Thursday, July 5, 2012

"Train Kept A Rollin'" & "Seasons of Wither"



I don't think I need to say anything about this one. There's a reason why it was the grand finale track of Aerosmith's Guitar Hero game. That guitar just chugs on for several minutes, helping convey the story of meeting an anonymous stranger on the train and seducing her. And then at 2:10, the song seems to come to a half, then ramps back up and quickly ups itself to a blistering tempo. On an album, as I said, defined by songs about sex and violence, here you get one of the most violently-sexual tracks in the entire career. It's also faked as a live performance, because I think they had to get expected limitations of studio work out of the way and just go for it. It's the showcase, a demonstration of hard rock greatness.

But somehow this isn't even the song I really want to talk about. It comes to its climax, its conclusion, very nicely and the end with some crowd noise, and then fades into...

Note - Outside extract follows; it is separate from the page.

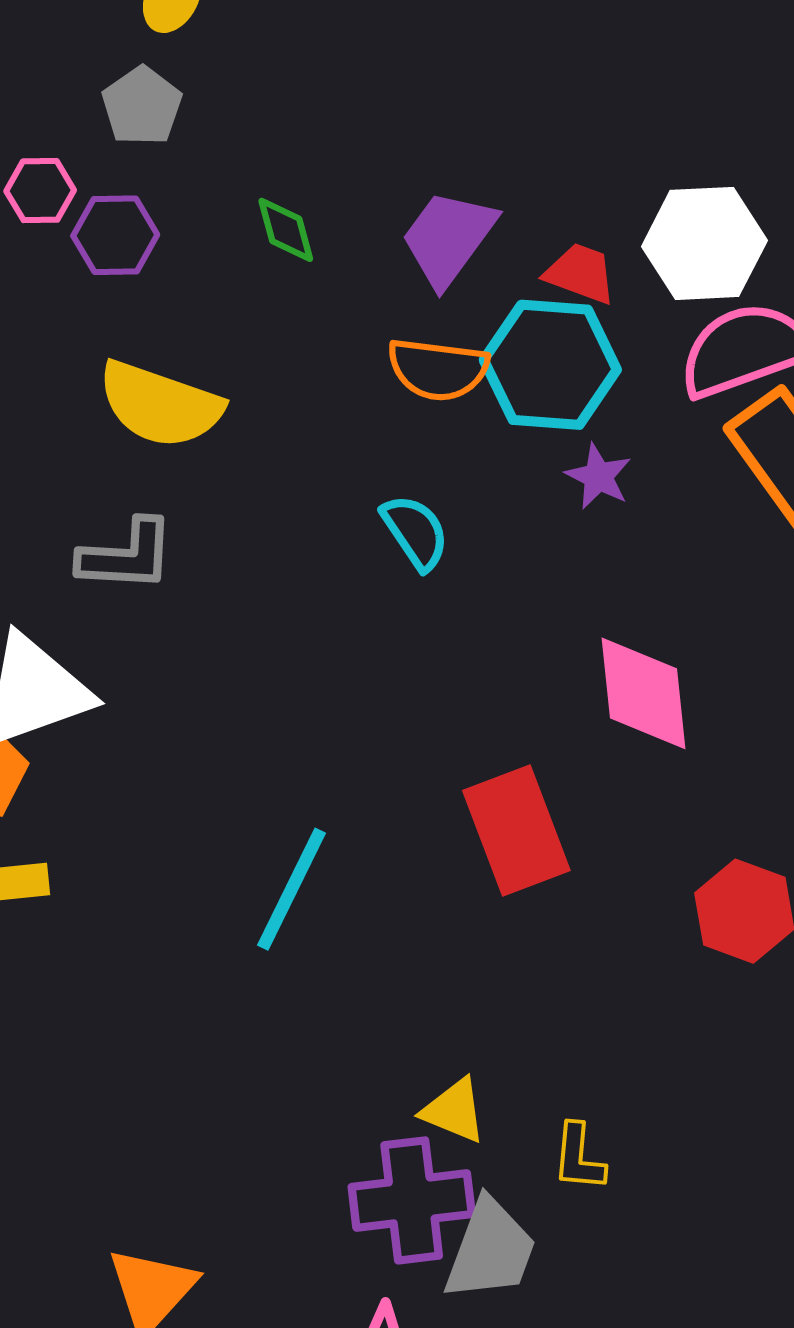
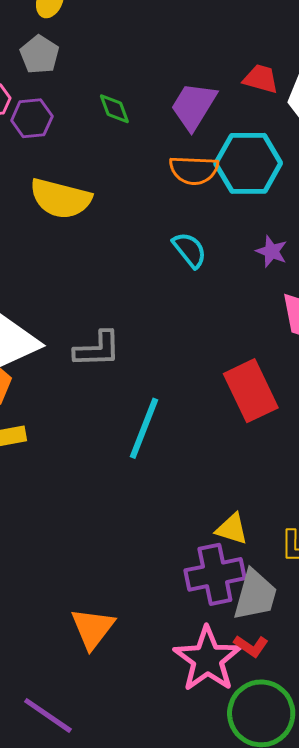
red trapezoid: (581, 273) -> (261, 79), moved
purple star: (598, 476) -> (272, 251), moved
gray L-shape: (127, 556) -> (97, 349), moved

Like I said, there is no concert, no cheering fans. They disappear in short order, replaced by a swirling, empty wind. Steven Tyler wrote "Seasons of Wither" about the bleak Massachusetts landscape in winter. Those eerie picked strings circulate like the wind, sending a shiver up your spine until they're finally cut by the lead riff, doing what it can to smooth things over. Here is one of the most ominous songs I've heard.

It's a song of regret, remorse, self-pity ("Love for the devil brought her to me." ... "Ooh woe is me, I feel so badly for you...") climbing into that chorus about "the wind out of your sails," but never quite resolving. I don't know anything about theory, so I'm just talking out my ass, but the way the chorus just leaves off back into the verse seems so unfinished as to be discomforting and sad and beautiful.

This is not a flashy song. Aside from a brief moment of a soaring vocal in the chorus, it's very understated. Even the guitars never seem to reverse course, trudging unsympathetically on a death march in the snow. Any band could do something soft-spoken, or sad, or wistful. Aerosmith did many "slow" songs as the years went on, sometimes sappy sometimes corny, as did many of their contemporaries and cfollowers. Few have the right touch to keep it from becoming just a song, just a so-called "power ballad." This is a feeling. This hangs inside of you. Amidst all the escapist fantasy, the fucking on trains and life on other planets, there's this weird, creeping dread that won't go away...

It's almost unfair that this song follows that one.